Yes, their marketing is slick. Emotionally compelling, even. But when it comes down to execution? “Pay no attention to the man behind the curtain.” The simple truth is, the Copernican Revolution in financial services has happened. They know it. It’s a new world and they’re trying to stake their claim, even going so far as to try to commoditize and usurp relational value by jumping into the planning game.

But in the value chain, if value commands a premium price, then I’d argue that advice today is too cheap — not over-valued like the tale that’s being told.

 

Can you put a price tag on people’s humanity?

There’s an intrinsic value to individualized advice that you can’t quantify, but know intuitively to be worth more than a commoditized service.

If you live in Charlotte, NC, can a financial planner with 700 clients in a city 500 miles away possibly know you as well as one who shares the experience of living in your community?

Would they know that you have a child with a disability or that your parents recently came to live with you unexpectedly?

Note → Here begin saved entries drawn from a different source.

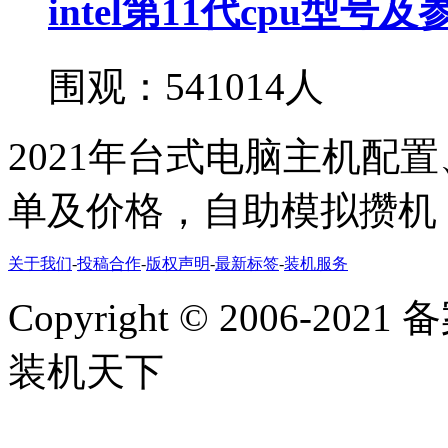
intel第11代cpu型号
围观：541014人
2021年台式电脑主机配
单及价格，自助模拟攒机
关于我们
-
投稿合作
-
版权声明
-
最新标签
-
装机服务
Copyright
©
2006-2021
装机天下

That you’re getting a divorced? That your dream is to travel the world? Or open a family restaurant? Do they take into account that you tend to use humor as a defense mechanism? That you love a good martini? Can they tell when you’re having a bad day and make a pretty good guess at why?

It’s interesting that the things Artificial Intelligence does really poorly are the things that make us most human and relatable and knowable — the soft skills, the nuance, the micro-expressions, the body language, our shared consciousness and experience as human beings.

Technology, even when it’s 100% flawless in its technical decision-making, can’t fully take our humanity into account — body, mind, and soul. Only another person can account for that. For our idiosyncratic ways, habits, behaviors, the influence of our family, our community. And, I just don’t think you can put a price tag on feeling truly seen and understood by another person.

 

The future of financial advice?

In a world of increasing complexity, we believe the role of the individual independent advisor grows more necessary and more valuable. The technological advances being made in our industry and shaping people’s everyday lives don’t undermine the value of advice — they enhance it.

We believe the future is the independent financial advisor.

Their role is more important now than ever before. The day you don’t think that’s true? Check the temp. It might be at the boiling point.